| What you should do |
Please copy exactly the lines from the one containing "built to handle increased stress and" to the end of the entries, both included, and nothing else. Omit every picture.

Data shown Start Marker

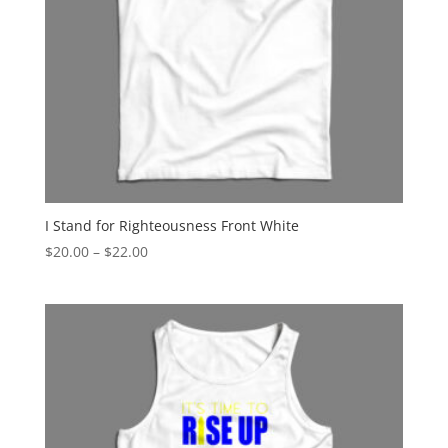
I Stand for Righteousness Front White
Price
$
20.00
–
$
22.00
range:
$20.00
through
$22.00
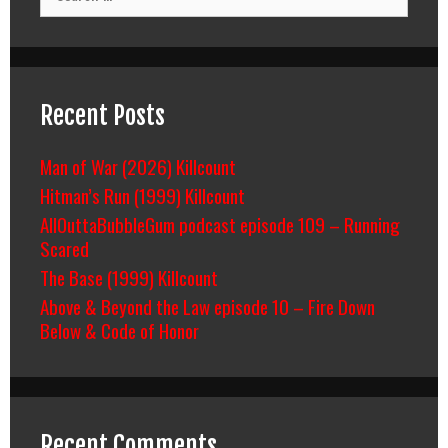
for:
Recent Posts
Man of War (2026) Killcount
Hitman’s Run (1999) Killcount
AllOuttaBubbleGum podcast episode 109 – Running
Scared
The Base (1999) Killcount
Above & Beyond the Law episode 10 – Fire Down
Below & Code of Honor
Recent Comments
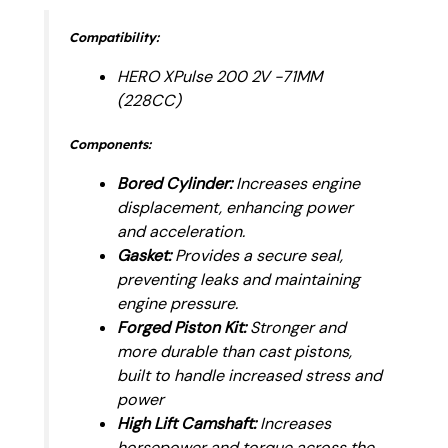
Compatibility:
HERO XPulse 200 2V -71MM
(228CC)
Components:
Bored Cylinder:
Increases engine
displacement, enhancing power
and acceleration.
Gasket:
Provides a secure seal,
preventing leaks and maintaining
engine pressure.
Forged Piston Kit:
Stronger and
more durable than cast pistons,
built to handle increased stress and
power
High Lift Camshaft:
Increases
horsepower and torque across the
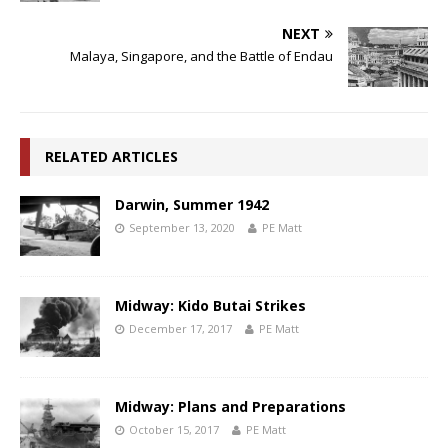
NEXT
Malaya, Singapore, and the Battle of Endau
RELATED ARTICLES
Darwin, Summer 1942
September 13, 2020
PE Matt
Midway: Kido Butai Strikes
December 17, 2017
PE Matt
Midway: Plans and Preparations
October 15, 2017
PE Matt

Data shown End Marker

| Response |
built to handle increased stress and
power
High Lift Camshaft:
Increases
horsepower and torque across the
NEXT
Malaya, Singapore, and the Battle of Endau
RELATED ARTICLES
Darwin, Summer 1942
September 13, 2020
PE Matt
Midway: Kido Butai Strikes
December 17, 2017
PE Matt
Midway: Plans and Preparations
October 15, 2017
PE Matt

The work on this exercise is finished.